Study: Classic video games are disappearing faster than silent films
87% of video video games released before 2010 are not commercially available on modern platforms, according to a new study conducted by the Video Game History Foundation.
Why it matters: Old books, movies and music are easy to buy and enjoy; old games are not.
What they’re saying: “Historical video game availability is dire,” the foundation’s Phil Salvador wrote in the study, which was released today.
- The study, titled "Survey of the Video Game Reissue Market in the United States," was conducted by the foundation and the Software Preservation Group, working with researchers from the University of Washington.
Details: Researchers checked to see if games on older systems were offered by their rights holders today, through continued sales of the originals, remasters or any other version that didn’t fundamentally change them.
- The 13% availability rate of classic video games is one percentage point worse than the survival rate for American silent films, according to the report.
- Less than 5% of games from the Commodore 64, a popular home computer in the 1980s, are still available today, the researchers found.
- Among a sampling of 1,500 classic games from any system, and looking at 129 titles from that group that were released in the 1970s, researchers found just one was currently commercially available.

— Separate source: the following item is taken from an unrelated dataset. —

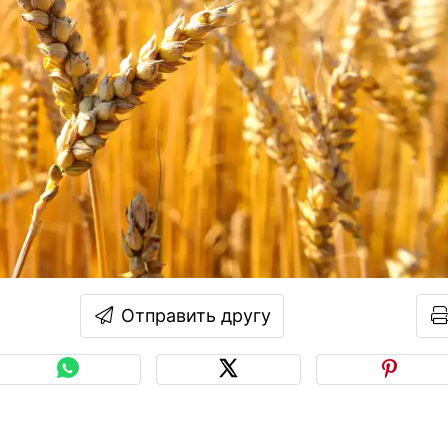
Отправить другу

Between the lines: Classic video games often become unavailable because the constantly evolving tech standards lead to platforms that don’t run older software.
- Publishers and other rights holders offer few re-releases, focusing on selling newer titles, if they’re still active in the gaming industry.
Be smart: In 2021, Microsoft gaming chief Phil Spencer told Axios he hoped for an industry-wide, emulation-based solution to preserving older video games.